Selon le dernier classement mondial de la liberté de la presse publié par Reporters Sans Frontière (RSF) en 2023, la presse est sous pression dans les pays du sud de la Méditerranée. Régimes autoritaires ou contraintes économiques, le journalisme de sport ne semble pas échapper à cette réalité. Ces difficultés ont fait l’objet d’une conférence animée par Frédéric Suteau, rédacteur en chef adjoint du service des sports de RFl lors de la première matinée des Assises du journalisme de Tours.
Tandis que les derniers constats de RSF montrent que les médias manquent largement d’indépendance dans la région MENA, la conférence permet de s’interroger sur la situation spécifique du journalisme de sport. Mehdi Dahak, fondateur du média indépendant algérien DZ Foot, s’avance sur le sujet : « En général pour le sport, on est relativement épargné ».

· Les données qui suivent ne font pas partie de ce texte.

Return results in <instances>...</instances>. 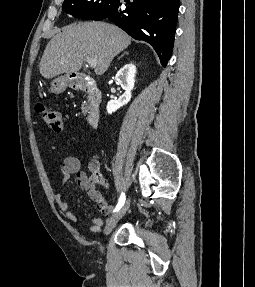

Mais rapidement, les différentes voix à la table s’élèvent et dépeignent une position plus complexe vis-à-vis des institutions politiques. Au-delà de l’instrumentalisation des résultats sportifs, c’est bien la censure de leur contenu que les journalistes craignent. Face à cette menace, tous les sujets ne sont pas égaux, admet Mehdi Dahak : « Quand on est dans le commentaire, on n’a pas de soucis. Mais dès qu’on fait des enquêtes, qu’on touche aux institutions ou qu’on parle des affaires de corruption, on sait qu’on peut être dérangés ».
Ce sont aussi les prises de position du public qui peuvent gêner les pouvoirs politiques. Youssef Chani, journaliste de sport chez 2M, la chaîne de télévision semi-publique marocaine, revient sur les revendications entendues lors de l’African Football League : « En octobre dernier, les supporters marocains ont chanté une chanson pour soutenir le peuple palestinien ». « C’est pour cette raison que les stades peuvent poser un problème aux politiques », conclut Aziza Nait Sibaha, journaliste à France24 et fondatrice du média Taja Sport. Lorsque les médias véhiculent les messages des supporters, ils dépassent le cadre strictement sportif et touchent à des enjeux géopolitiques. C’est donc aussi à eux, relais de l’information, que les institutions peuvent s’en prendre.
Le sport face aux logiques de rentabilité
Autre difficulté pour l’autonomie de la presse : les logiques économiques qui dictent les sports valorisés à l’écran. « Dans le secteur privé, le traitement de l’information sportive est soumis à des objectifs de rentabilité, déplore Youssef Chani. Résultat : en Algérie, le football, qui plaît beaucoup, représente 90 à 95 % de la couverture médiatique du sport, selon Mehdi Dahak. “Alors que l’Etat, lui, se doit de montrer tous les sports », précise-t-il.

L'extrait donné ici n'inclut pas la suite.